En efecto, en este tiempo de pandemia, estas versiones formales de la democracia que tanto gustan a los enemigos de las libertades, se asocian fácilmente a planteamientos cerrados y opacos, desnaturalizando la esencia y la frescura de una forma de entender la vida y la convivencia basada en la libertad.

Por eso, hemos de recordar que el método democrático –entendido como mecanismo de representación de voluntades e intereses y como instrumento para lograr decisiones vinculantes- es, antes de nada, un instrumento de aplicación y realización de valores y principios.

 

La democracia se convirtió, no sin esfuerzo, en un paradigma universal e indiscutido que hoy, sin embargo, está cediendo en tantas latitudes a planteamientos totalitarios, de uno u otro signo.

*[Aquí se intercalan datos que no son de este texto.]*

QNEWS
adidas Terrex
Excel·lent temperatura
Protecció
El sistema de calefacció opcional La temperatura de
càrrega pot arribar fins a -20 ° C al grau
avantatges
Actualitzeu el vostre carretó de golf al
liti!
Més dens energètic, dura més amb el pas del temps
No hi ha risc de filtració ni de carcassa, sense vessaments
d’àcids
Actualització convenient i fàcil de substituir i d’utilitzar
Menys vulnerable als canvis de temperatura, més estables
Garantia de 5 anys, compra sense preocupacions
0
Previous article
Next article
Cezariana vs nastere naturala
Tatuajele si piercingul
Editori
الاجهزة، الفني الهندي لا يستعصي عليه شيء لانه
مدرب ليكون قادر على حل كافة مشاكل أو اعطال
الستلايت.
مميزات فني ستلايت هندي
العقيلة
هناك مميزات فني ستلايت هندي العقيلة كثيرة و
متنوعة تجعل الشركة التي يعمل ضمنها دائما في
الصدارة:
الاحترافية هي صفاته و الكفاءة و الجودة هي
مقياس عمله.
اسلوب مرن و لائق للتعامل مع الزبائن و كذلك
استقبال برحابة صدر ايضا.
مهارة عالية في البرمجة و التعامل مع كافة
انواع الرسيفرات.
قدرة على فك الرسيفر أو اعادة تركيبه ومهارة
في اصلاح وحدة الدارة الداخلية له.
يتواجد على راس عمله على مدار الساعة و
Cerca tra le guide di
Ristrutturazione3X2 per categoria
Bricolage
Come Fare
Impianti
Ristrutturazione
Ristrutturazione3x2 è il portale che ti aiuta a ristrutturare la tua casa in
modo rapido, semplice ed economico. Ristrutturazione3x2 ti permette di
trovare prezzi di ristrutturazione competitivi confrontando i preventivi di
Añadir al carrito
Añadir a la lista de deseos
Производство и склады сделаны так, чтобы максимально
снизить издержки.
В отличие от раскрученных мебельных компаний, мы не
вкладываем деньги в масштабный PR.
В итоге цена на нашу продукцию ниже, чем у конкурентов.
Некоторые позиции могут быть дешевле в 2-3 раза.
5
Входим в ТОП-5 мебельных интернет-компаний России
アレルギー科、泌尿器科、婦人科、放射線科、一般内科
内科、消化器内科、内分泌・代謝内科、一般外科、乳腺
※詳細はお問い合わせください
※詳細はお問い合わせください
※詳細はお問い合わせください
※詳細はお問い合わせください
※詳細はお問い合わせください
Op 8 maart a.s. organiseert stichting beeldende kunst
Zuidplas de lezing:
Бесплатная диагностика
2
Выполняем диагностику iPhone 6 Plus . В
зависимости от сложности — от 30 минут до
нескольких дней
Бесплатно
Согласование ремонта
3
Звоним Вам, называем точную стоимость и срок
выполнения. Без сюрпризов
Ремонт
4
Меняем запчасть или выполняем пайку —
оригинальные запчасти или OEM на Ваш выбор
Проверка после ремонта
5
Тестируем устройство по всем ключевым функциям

Sabemos que la democracia es, en suma, nuestro camino; sólo en ella se reconoce hoy nuestro destino. Por eso, es crucial, cueste lo que cueste, seguir impulsando los valores constitucionales y las cualidades democráticas. Porque la democracia –no se puede olvidar- es, en palabras de Friedrich, más un estilo de vida que una forma de gobierno. En efecto, se trata de un estilo que rezuma preocupación por la gente, capacidad de aprender, tolerancia, sensibilidad social, perspectiva crítica, optimismo, visión positiva y, por encima de todo, un compromiso constructivo y abierto con la dignidad de la persona. Justo lo contrario de lo que hoy discurre por los dictados del despótico y tiránico gobierno que, aunque nos pese, han elegido millones de españoles.

 

Y, finalmente, “colaborar en el fortalecimiento de unas relaciones pacíficas y de eficaz cooperación entre todos los pueblos de la Tierra” concluye el Preámbulo. Esta apremiante llamada de la Constitución a colaborar y cooperar para que la paz sea una realidad en todas las naciones y pueblos de la Tierra, encuentra hoy un especial eco en el corazón de la gente joven, a pesar de la pandemia. Tal vez se esté perfilando aquí un nuevo horizonte que defina espacios políticos más amplios y comprometidos. Tal vez la plenitud de nuestra ciudadanía española nos está exigiendo, con la voz de la Constitución, un compromiso más efectivo y más universal con el desarrollo y la cooperación internacionales, quizás comenzando con pasos decididos y novedosos en la promoción de la paz entre los países de nuestro entorno geográfico y cultural.

 

La real realidad es que se están vaciando los valores constitucionales, sobre todo desde la cúpula, y se instaura una tiranía que no encuentra más resistencia que la de un pequeño grupo de voces críticas y de colectivos rebeldes que no quieren regresar al autoritarismo. El silencio de los intelectuales es atronador y la ausencia de temple y coraje cívico proverbial. Se constata, en un nuevo aniversario de la Constitución, que de nuevo, como hace ya más de cuarenta años, que debemos sacudirnos, con inteligencia y compromiso, el yugo de esa deriva totalitaria que otra vez se cierne sobre nosotros. Es el principal desafío político para 2021.